Who needs beaches and Mai-Tais when you can have great Kentucky scenery and a camera? Videobred’s editor and shooter, Eric Stemen, spent his vacation last month driving around eastern Kentucky and shooting time lapses. His goal for the project was to create a two and a half to three minute video showcasing what the region is really like.
He spent the first night in Whitesburg, Ky., which is about 220 miles outside of Louisville. He slept in his car to assure he would get up to shoot the sunrise. “If I had stayed in a hotel, I probably wouldn’t have had the motivation to get up early,” Eric said.
The next few days consisted of shooting throughout the day and night, alternating between sleeping in his car and hotels, and driving through back roads to find the shots he wanted.
“The most difficult part was either finding good areas to pull over or keeping motivated to stay out in cold and keep shooting instead of going home and playing video games,” Eric said. “I kept shooting after the second day of the trip because I didn’t want to come back with a one minute video that didn’t do any justice to the area.”
The only real bump he hit was near Pikeville while shooting an active coal tipple. One of the managers assumed he was trying to portray the profession negatively and asked him to leave, but luckily the time lapse was already pretty much finished.
Here’s Eric’s thoughts on his time lapse vacation:
“This video shows how some of the areas in eastern Kentucky look. It doesn’t really do justice to how pretty parts of it can be or how run down other parts are. To really get an idea you would need to take a trip out there and take a few days driving around the back roads.
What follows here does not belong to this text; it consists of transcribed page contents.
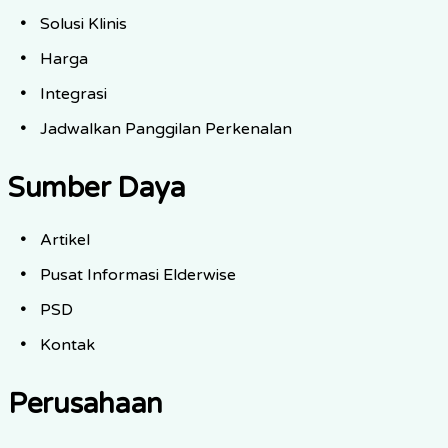
Solusi Klinis
Harga
Integrasi
Jadwalkan Panggilan Perkenalan
Sumber Daya
Artikel
Pusat Informasi Elderwise
PSD
Kontak
Perusahaan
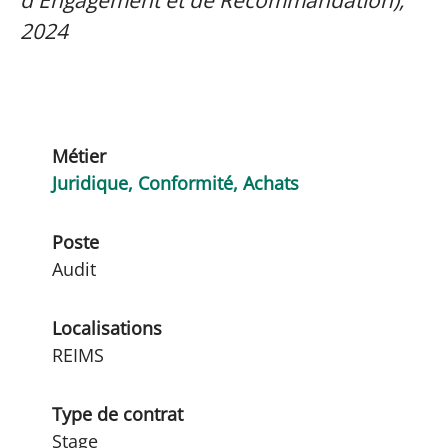
2024
Métier
Juridique, Conformité, Achats
Poste
Audit
Localisations
REIMS
Type de contrat
Stage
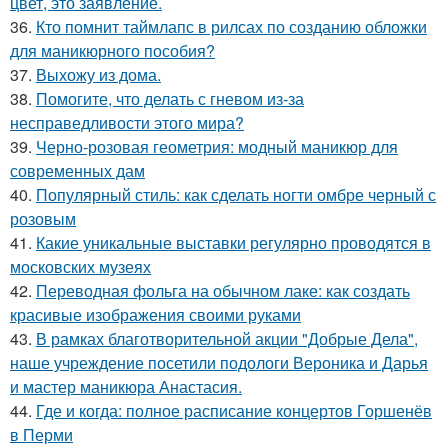
цвет, это заявление.
36.
Кто помнит таймлапс в рилсах по созданию обложки
для маникюрного пособия?
37.
Выхожу из дома.
38.
Помогите, что делать с гневом из-за
несправедливости этого мира?
39.
Черно-розовая геометрия: модный маникюр для
современных дам
40.
Популярный стиль: как сделать ногти омбре черный с
розовым
41.
Какие уникальные выставки регулярно проводятся в
московских музеях
42.
Переводная фольга на обычном лаке: как создать
красивые изображения своими руками
43.
В рамках благотворительной акции "Добрые Дела",
наше учреждение посетили подологи Вероника и Дарья
и мастер маникюра Анастасия.
44.
Где и когда: полное расписание концертов Горшенёв
в Перми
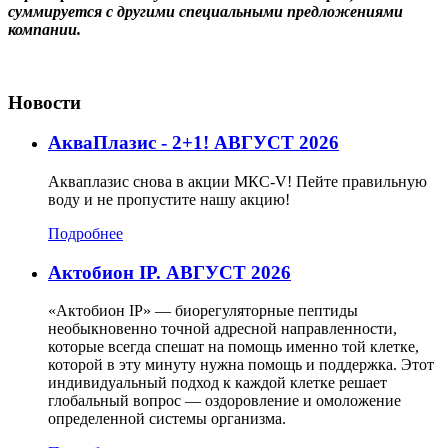
суммируется с другими специальными предложениями
компании.
Новости
АкваПлазис - 2+1! АВГУСТ 2026
Акваплазис снова в акции МКС-V! Пейте правильную
воду и не пропустите нашу акцию!
Подробнее
Актобион IP. АВГУСТ 2026
«Актобион IP» — биорегуляторные пептиды
необыкновенно точной адресной направленности,
которые всегда спешат на помощь именно той клетке,
которой в эту минуту нужна помощь и поддержка. Этот
индивидуальный подход к каждой клетке решает
глобальный вопрос — оздоровление и омоложение
определенной системы организма.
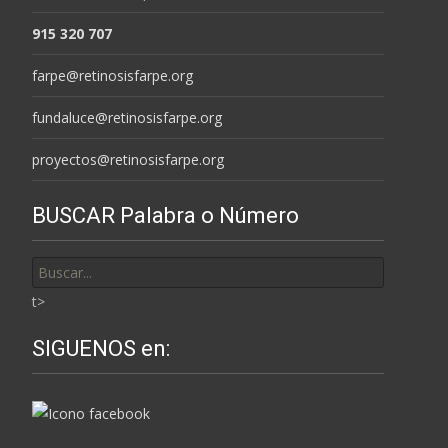
915 320 707
farpe@retinosisfarpe.org
fundaluce@retinosisfarpe.org
proyectos@retinosisfarpe.org
BUSCAR Palabra o Número
Buscar
por:
t>
SIGUENOS en:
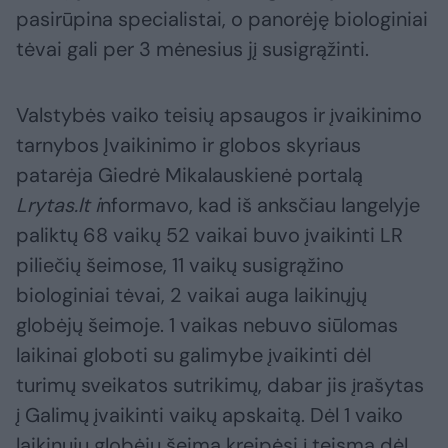
pasirūpina specialistai, o panorėję biologiniai
tėvai gali per 3 mėnesius jį susigrąžinti.
Valstybės vaiko teisių apsaugos ir įvaikinimo
tarnybos Įvaikinimo ir globos skyriaus
patarėja Giedrė Mikalauskienė portalą
Lrytas.lt i
nformavo, kad iš anksčiau langelyje
paliktų 68 vaikų 52 vaikai buvo įvaikinti LR
piliečių šeimose, 11 vaikų susigrąžino
biologiniai tėvai, 2 vaikai auga laikinųjų
globėjų šeimoje. 1 vaikas nebuvo siūlomas
laikinai globoti su galimybe įvaikinti dėl
turimų sveikatos sutrikimų, dabar jis įrašytas
į Galimų įvaikinti vaikų apskaitą. Dėl 1 vaiko
laikinųjų globėjų šeima kreipėsi į teismą dėl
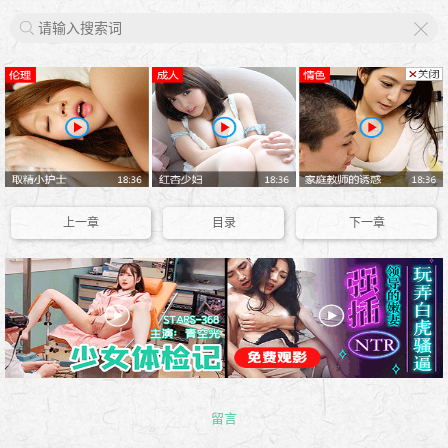
X
上一章
目录
下一章
留言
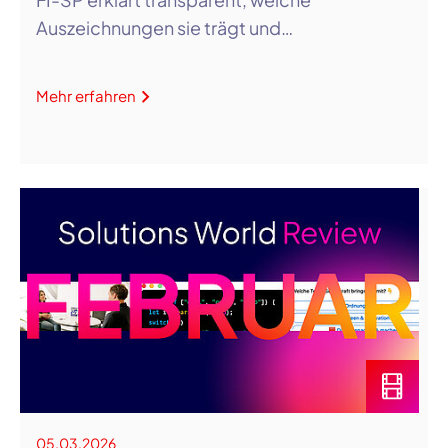
Auszeichnungen sie trägt und…
Mehr erfahren
05.03.2026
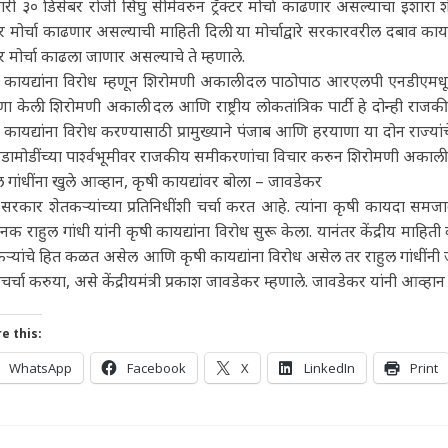
ारी ३० डिसेंबर रोजी सिंघु सीमेवरुन ट्रॅक्टर मोर्चा काढणार असल्याचा इशारा 
क्टर मोर्चा काढणार असल्याची माहिती दिली. या मोर्चाद्वारे सरकारवरील दबाव का
क्टर मोर्चा काढला जाणार असल्याचे ते म्हणाले.
 कायद्यांना विरोध म्हणून शिरोमणी अकाली दल पाठोपाठ आरएलपी एनडीएमधून बाहेर
ा केली. शिरोमणी अकाली दल आणि राष्ट्रीय लोकतांत्रिक पार्टी हे दोन्ही राजक
 कायद्यांना विरोध करण्यासाठी प्रामुख्याने पंजाब आणि हरयाणा या दोन राज्या
घडामोडींच्या पार्श्वभूमीवर राजकीय समीकरणांचा विचार करुन शिरोमणी अका
ल गांधींना खुले आव्हान, कृषी कायद्यांवर बोला – जावडेकर
्र सरकार शेतकऱ्यांच्या प्रतिनिधींशी चर्चा करत आहे. त्यांना कृषी कायदा समजाव
क राहुल गांधी यांनी कृषी कायद्यांना विरोध सुरू केला. यानंतर केंद्रीय माहिती व
ऱ्यांचे हित कळत असेल आणि कृषी कायद्यांना विरोध असेल तर राहुल गांधींनी ज
 चर्चा करुया, असे केंद्रीयमंत्री प्रकाश जावडेकर म्हणाले. जावडेकर यांनी आव्हा
e this:
WhatsApp
Facebook
X
LinkedIn
Print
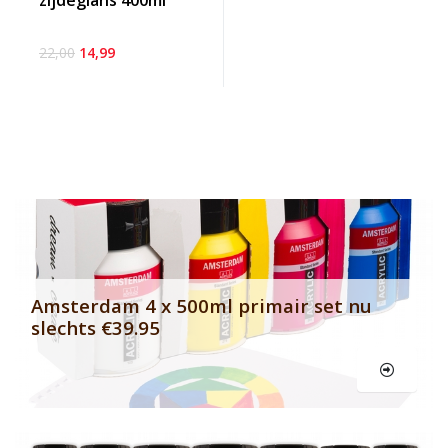
zijdeglans 400ml
22,00
14,99
Banner row 2
Le
Amsterdam 4 x 500ml primair set nu
slechts €39.95
Le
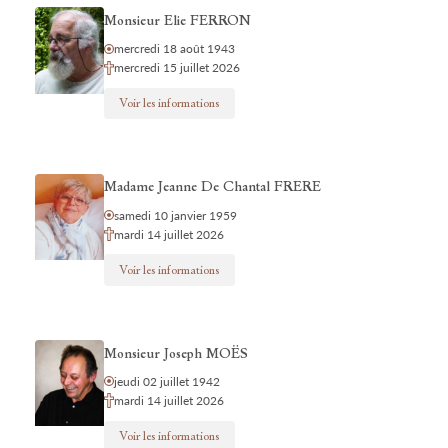
Monsieur Elie FERRON
mercredi 18 août 1943
mercredi 15 juillet 2026
Voir les informations
Madame Jeanne De Chantal FRERE
samedi 10 janvier 1959
mardi 14 juillet 2026
Voir les informations
Monsieur Joseph MOËS
jeudi 02 juillet 1942
mardi 14 juillet 2026
Voir les informations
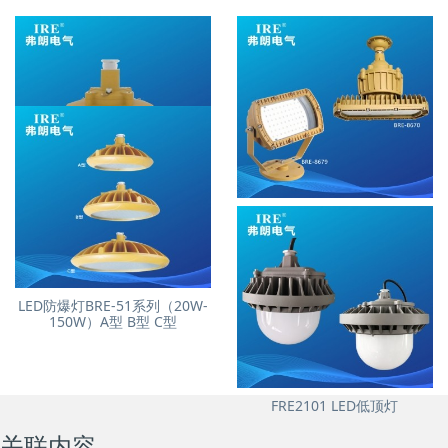
LED防爆免维护节能灯BRE-
LED防爆灯BRE-8670、BRE-
1805D
8679 (30W-80W)
LED防爆灯BRE-51系列（20W-
150W）A型 B型 C型
FRE2101 LED低顶灯
关联内容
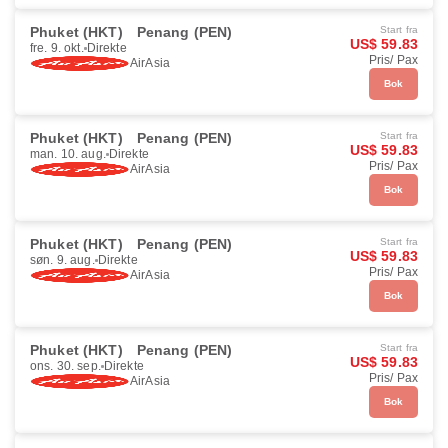
Phuket (HKT)
Penang (PEN)
Start fra
US$ 59.83
fre. 9. okt.
Direkte
Pris/ Pax
AirAsia
Bok
Phuket (HKT)
Penang (PEN)
Start fra
US$ 59.83
man. 10. aug.
Direkte
Pris/ Pax
AirAsia
Bok
Phuket (HKT)
Penang (PEN)
Start fra
US$ 59.83
søn. 9. aug.
Direkte
Pris/ Pax
AirAsia
Bok
Phuket (HKT)
Penang (PEN)
Start fra
US$ 59.83
ons. 30. sep.
Direkte
Pris/ Pax
AirAsia
Bok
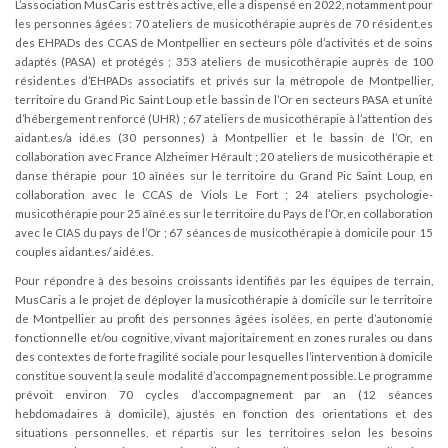
L’association MusCaris est très active, elle a dispensé en 2022, notamment pour
les personnes âgées : 70 ateliers de musicothérapie auprès de 70 résident.es
des EHPADs des CCAS de Montpellier en secteurs pôle d’activités et de soins
adaptés (PASA) et protégés ; 353 ateliers de musicothérapie auprès de 100
résident.es d’EHPADs associatifs et privés sur la métropole de Montpellier,
territoire du Grand Pic Saint Loup et le bassin de l’Or en secteurs PASA et unité
d’hébergement renforcé (UHR) ; 67 ateliers de musicothérapie à l’attention des
aidant.es/a idé.es (30 personnes) à Montpellier et le bassin de l’Or, en
collaboration avec France Alzheimer Hérault ; 20 ateliers de musicothérapie et
danse thérapie pour 10 aînées sur le territoire du Grand Pic Saint Loup, en
collaboration avec le CCAS de Viols Le Fort ; 24 ateliers psychologie-
musicothérapie pour 25 aîné.es sur le territoire du Pays de l’Or, en collaboration
avec le CIAS du pays de l’Or ; 67 séances de musicothérapie à domicile pour 15
couples aidant.es/ aidé.es.
Pour répondre à des besoins croissants identifiés par les équipes de terrain,
MusCaris a le projet de déployer la musicothérapie à domicile sur le territoire
de Montpellier au profit des personnes âgées isolées, en perte d’autonomie
fonctionnelle et/ou cognitive, vivant majoritairement en zones rurales ou dans
des contextes de forte fragilité sociale pour lesquelles l’intervention à domicile
constitue souvent la seule modalité d’accompagnement possible. Le programme
prévoit environ 70 cycles d’accompagnement par an (12 séances
hebdomadaires à domicile), ajustés en fonction des orientations et des
situations personnelles, et répartis sur les territoires selon les besoins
The first time I went out to the area was in 2009 to record some things with a company called Kertis Creative. I was amazed as to how different the landscape was compared to other places I have lived throughout my life. Over the next 3 years I traveled to the region a few more times on other video shoots, most recently with Videobred and kept thinking I would like a way to show other people what the area looks like.
In 2012 I became very interested in time lapses and realized that this type of video does a decent job of making places kind of have a life, or at least make inanimate objects move so you’re more likely to watch the entire video.”